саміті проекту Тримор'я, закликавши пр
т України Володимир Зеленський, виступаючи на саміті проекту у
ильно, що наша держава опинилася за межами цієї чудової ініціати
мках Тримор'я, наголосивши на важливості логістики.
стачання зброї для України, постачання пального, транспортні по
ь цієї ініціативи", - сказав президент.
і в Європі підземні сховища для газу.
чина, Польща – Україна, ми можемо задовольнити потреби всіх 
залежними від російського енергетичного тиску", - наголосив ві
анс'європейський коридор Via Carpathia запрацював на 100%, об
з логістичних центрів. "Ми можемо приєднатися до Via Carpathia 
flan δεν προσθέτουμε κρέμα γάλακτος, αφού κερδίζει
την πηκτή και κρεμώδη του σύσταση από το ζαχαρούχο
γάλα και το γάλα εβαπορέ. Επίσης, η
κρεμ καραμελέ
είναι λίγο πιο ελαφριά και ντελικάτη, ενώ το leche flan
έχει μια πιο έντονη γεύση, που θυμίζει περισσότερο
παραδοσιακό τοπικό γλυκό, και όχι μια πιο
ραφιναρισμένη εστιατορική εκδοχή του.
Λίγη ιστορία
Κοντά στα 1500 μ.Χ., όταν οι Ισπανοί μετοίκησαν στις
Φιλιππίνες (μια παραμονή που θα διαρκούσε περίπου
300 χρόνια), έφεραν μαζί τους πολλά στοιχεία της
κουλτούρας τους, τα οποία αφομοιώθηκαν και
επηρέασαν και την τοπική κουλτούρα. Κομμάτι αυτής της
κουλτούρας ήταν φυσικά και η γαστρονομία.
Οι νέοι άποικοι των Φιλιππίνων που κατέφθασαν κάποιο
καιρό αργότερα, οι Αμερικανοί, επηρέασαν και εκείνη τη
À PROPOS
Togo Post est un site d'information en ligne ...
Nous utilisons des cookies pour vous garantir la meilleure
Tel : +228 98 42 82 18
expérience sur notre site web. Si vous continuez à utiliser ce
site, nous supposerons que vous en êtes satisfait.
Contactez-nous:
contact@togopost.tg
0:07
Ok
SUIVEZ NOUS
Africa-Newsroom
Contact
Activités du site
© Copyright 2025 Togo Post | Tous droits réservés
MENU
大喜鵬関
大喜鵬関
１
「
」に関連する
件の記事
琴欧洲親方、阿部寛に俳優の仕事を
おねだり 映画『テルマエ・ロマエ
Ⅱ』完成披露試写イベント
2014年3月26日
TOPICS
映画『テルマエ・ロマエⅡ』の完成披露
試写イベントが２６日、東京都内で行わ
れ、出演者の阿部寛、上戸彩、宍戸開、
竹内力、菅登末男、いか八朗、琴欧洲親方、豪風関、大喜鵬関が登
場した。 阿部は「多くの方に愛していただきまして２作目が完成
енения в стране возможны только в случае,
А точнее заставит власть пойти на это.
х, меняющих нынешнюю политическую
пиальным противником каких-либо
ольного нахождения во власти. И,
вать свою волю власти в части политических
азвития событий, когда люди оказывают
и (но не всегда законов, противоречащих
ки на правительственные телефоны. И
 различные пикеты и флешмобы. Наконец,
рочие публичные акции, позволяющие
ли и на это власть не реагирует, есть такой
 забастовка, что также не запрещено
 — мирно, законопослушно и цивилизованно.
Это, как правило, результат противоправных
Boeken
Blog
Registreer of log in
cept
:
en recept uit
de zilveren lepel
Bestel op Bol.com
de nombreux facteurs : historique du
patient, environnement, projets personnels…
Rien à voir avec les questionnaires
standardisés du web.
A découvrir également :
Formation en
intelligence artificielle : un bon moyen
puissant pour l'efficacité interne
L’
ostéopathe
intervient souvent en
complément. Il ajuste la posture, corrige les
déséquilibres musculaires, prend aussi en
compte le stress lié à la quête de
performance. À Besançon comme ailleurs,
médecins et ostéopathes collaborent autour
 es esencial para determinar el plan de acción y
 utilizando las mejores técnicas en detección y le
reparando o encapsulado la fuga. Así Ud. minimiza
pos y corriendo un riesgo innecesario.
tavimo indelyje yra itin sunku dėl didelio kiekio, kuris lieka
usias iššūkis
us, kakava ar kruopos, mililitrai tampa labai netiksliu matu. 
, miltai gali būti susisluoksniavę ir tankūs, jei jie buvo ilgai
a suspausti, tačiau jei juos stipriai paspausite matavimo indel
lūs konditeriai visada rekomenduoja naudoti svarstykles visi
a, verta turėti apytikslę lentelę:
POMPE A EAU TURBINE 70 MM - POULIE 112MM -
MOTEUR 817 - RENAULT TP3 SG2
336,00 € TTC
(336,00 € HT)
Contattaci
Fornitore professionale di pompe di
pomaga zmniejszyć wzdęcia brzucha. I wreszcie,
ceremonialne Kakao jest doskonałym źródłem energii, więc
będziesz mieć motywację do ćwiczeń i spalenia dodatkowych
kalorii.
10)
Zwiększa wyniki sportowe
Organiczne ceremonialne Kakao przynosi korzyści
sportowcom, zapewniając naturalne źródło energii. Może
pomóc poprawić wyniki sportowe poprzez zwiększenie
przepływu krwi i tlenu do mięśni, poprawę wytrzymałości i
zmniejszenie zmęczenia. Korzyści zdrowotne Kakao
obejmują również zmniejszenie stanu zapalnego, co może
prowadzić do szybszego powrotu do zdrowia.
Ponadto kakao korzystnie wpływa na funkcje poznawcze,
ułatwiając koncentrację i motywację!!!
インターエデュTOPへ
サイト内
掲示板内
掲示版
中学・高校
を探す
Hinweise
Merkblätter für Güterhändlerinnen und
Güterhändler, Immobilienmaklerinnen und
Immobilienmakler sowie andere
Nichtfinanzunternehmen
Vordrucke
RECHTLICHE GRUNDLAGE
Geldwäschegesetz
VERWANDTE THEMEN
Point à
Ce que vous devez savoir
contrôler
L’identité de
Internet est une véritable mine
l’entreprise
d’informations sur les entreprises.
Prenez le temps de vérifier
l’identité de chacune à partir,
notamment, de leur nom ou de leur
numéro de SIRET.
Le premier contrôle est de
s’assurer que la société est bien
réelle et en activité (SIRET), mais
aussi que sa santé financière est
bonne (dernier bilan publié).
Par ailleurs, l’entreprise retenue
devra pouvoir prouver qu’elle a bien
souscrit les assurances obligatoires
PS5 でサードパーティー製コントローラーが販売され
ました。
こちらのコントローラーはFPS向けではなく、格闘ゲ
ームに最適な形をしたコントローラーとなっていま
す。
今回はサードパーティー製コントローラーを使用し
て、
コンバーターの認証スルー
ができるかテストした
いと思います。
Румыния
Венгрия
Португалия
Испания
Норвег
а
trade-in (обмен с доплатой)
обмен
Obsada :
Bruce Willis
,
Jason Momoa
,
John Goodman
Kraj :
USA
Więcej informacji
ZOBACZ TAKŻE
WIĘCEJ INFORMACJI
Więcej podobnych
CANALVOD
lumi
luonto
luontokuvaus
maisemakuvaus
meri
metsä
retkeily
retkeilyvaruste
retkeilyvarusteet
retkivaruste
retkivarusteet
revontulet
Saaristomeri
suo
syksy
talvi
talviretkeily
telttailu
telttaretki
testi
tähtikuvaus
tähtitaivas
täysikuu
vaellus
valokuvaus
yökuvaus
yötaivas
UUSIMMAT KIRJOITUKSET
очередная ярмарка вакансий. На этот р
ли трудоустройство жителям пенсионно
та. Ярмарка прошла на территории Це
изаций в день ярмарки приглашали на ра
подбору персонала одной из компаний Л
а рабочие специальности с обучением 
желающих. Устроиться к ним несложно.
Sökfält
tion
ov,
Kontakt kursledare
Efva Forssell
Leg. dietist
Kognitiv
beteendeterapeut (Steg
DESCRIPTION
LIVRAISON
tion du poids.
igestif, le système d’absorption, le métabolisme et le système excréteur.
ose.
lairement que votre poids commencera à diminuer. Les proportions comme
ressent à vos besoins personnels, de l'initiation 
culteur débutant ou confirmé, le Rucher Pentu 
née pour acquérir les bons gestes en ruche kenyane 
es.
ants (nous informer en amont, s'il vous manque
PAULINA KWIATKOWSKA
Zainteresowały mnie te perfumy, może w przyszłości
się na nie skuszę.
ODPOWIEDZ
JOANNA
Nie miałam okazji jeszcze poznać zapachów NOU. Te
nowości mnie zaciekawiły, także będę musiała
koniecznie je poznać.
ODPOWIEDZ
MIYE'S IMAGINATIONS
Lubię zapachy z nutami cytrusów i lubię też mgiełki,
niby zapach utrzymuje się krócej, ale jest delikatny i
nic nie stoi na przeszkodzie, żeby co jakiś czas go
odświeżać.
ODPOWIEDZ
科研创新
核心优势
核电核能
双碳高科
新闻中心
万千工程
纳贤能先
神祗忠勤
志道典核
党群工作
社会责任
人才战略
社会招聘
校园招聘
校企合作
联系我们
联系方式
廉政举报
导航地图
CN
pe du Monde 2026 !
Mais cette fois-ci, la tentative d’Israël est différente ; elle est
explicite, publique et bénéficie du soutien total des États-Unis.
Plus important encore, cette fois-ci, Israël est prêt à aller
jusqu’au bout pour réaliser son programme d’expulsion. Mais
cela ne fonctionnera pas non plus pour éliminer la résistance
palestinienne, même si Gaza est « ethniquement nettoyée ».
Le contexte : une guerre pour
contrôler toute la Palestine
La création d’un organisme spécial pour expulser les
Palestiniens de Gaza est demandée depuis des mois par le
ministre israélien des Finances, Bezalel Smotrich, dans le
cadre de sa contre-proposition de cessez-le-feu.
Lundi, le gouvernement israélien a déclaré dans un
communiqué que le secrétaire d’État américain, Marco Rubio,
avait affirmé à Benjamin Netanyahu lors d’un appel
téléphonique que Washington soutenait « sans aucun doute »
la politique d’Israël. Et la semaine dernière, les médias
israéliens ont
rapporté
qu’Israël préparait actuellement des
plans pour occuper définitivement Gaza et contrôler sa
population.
------------------------------------------------
• _WORK INSTRUCTION_
Looking at the material above, work out how many lines have the word "poznać" in them. Answer with that number alone.

• _RESPONSE TO THIS EXERCISE_
2